**Data for the task**
"""
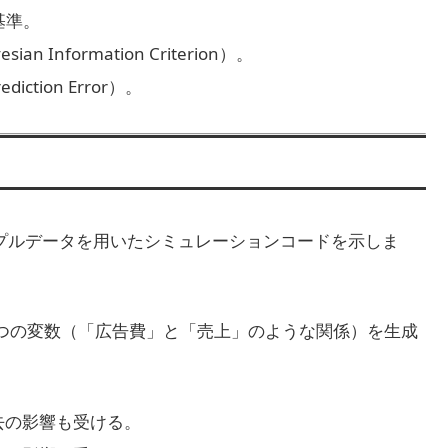
量基準。
esian Information Criterion）。
diction Error）。
プルデータを用いたシミュレーションコードを示しま
つの変数（「広告費」と「売上」のような関係）を生成
去の影響も受ける。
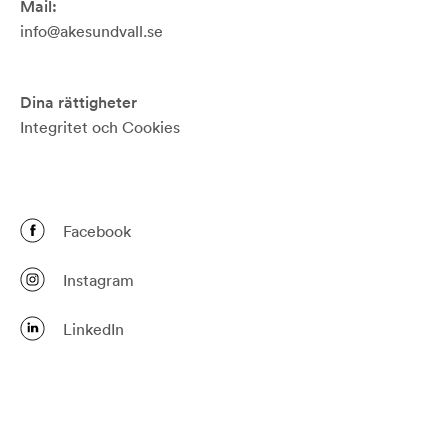
Mail:
info@akesundvall.se
Dina rättigheter
Integritet och Cookies
Facebook
Instagram
LinkedIn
"""
**Exercise**
All the records above need to be given again word for word. Skip the pictures.

**Response**
量基準。
esian Information Criterion）。
diction Error）。
プルデータを用いたシミュレーションコードを示しま
つの変数（「広告費」と「売上」のような関係）を生成
去の影響も受ける。
Mail:
info@akesundvall.se
Dina rättigheter
Integritet och Cookies
Facebook
Instagram
LinkedIn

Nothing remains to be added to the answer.